Below is a list of some of the more common tasks that a system administrator may be expected to perform. In real life, for any given position, a system administrator may be required to do more or fewer tasks than those listed here.
Your personal list will nearly always be unique to your level, experience, situation, goals, and values. A typical day might look like this:
|Arrive at Work||Check service desk for new and on-going requests and issues|
|Morning||Check monitoring system(s) for new incidents and the status of recent incidents and changes|
|Work on service desk request(s) and issue(s) |
Work on emergency that “suddenly” came up
|Early Afternoon||Attend meetings (future planning, management reporting),
make vendor and other calls
|Late Afternoon||Work on service desk requests
Self-training and advancement preparation
|Update status and work on reports|
The service desk is the main application where users, help desk personnel, and system admins can create requests (for new features) or report issues. This software is often known as a “trouble-ticketing system”. Example requests include new employee (create login, email, and other IDs, setup access, etc.), new project (create new website, new database etc.), upgrade services and software to new versions, upgrade hardware (memory, disks, etc.), and so on. Examples of issues include login/access not working (website, FTP, etc.), site (website, etc.) not working, printing issues, migration of old website or other data to new service, backup and restore requests (this is vital, and you can't afford to mess it up), employee termination, and so on.

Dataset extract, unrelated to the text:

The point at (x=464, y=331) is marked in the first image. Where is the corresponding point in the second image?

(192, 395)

Monitoring is usually a simple matter of examining reports from monitoring software, or (cheaper) examining log files. Over time, you must adjust what is monitored. Often monitoring is automated to some extent by crafting shell (or other) scripts to do most of the work for you, and to generate simple reports and alerts. Some simple checks which can be done daily include uptime checks for each host, log summaries (or sometimes raw logs: dmesg, maillog, secure, messages, etc.), network status (including bandwidth used and error counts), hard disk (storage volume) free space and errors, backup status, and various performance metrics (such as CPU utilization). Monitoring is related to capacity planning; you need to be able to predict when to order upgrades, replacements, and new equipment and services.

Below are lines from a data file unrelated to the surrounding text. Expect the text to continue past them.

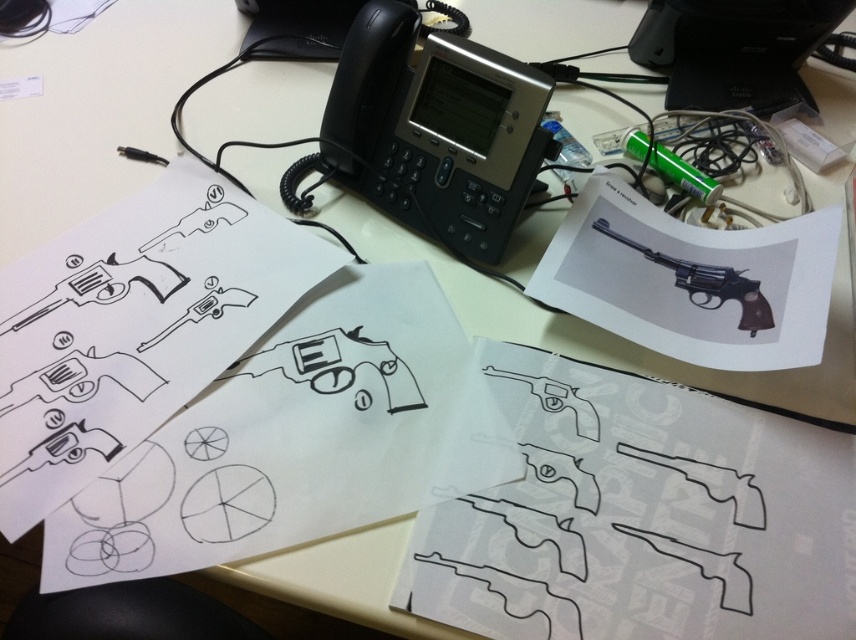 Is the position of black plastic phone at center more distant than that of matte black revolver at upper right?

That is True.

Is point (408, 12) behind point (601, 189)?

No.

The image size is (856, 640). Find the location of `black plastic phone at center`. black plastic phone at center is located at coordinates (431, 131).

Between black paper at center and black rubber revolver at upper right, which one has less height?

With less height is black rubber revolver at upper right.

Is black paper at center to the left of black rubber revolver at upper right from the viewer's perspective?

Correct, you'll find black paper at center to the left of black rubber revolver at upper right.

This screenshot has height=640, width=856. What do you see at coordinates (298, 440) in the screenshot?
I see `black paper at center` at bounding box center [298, 440].

Where is `black paper at center`? Image resolution: width=856 pixels, height=640 pixels. black paper at center is located at coordinates (298, 440).

Is black line drawing revolver at upper left smaller than black line drawing revolver at center?

Actually, black line drawing revolver at upper left might be larger than black line drawing revolver at center.

Is black line drawing revolver at upper left to the right of black line drawing revolver at center from the viewer's perspective?

Incorrect, black line drawing revolver at upper left is not on the right side of black line drawing revolver at center.

Does point (162, 296) lie behind point (204, 310)?

Yes.

The image size is (856, 640). Identify the location of black line drawing revolver at upper left. (100, 288).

Another routine task of a system administrator is planning for the future. From time to time, think in a quiet place, talk with colleagues, talk with users/customers, and understand where you may improve your sites, services, and procedures. Then, research technologies and “best practices” that may be used (especially new ones) to decide which may be worth using. Research may involve proactive project creation, some project management, predictive analysis, and statistical analysis. Then, if necessary, get management permission (and budget) for implementation of these research (or “pilot”) projects. You must also find time to keep up your skills, as well as building your career.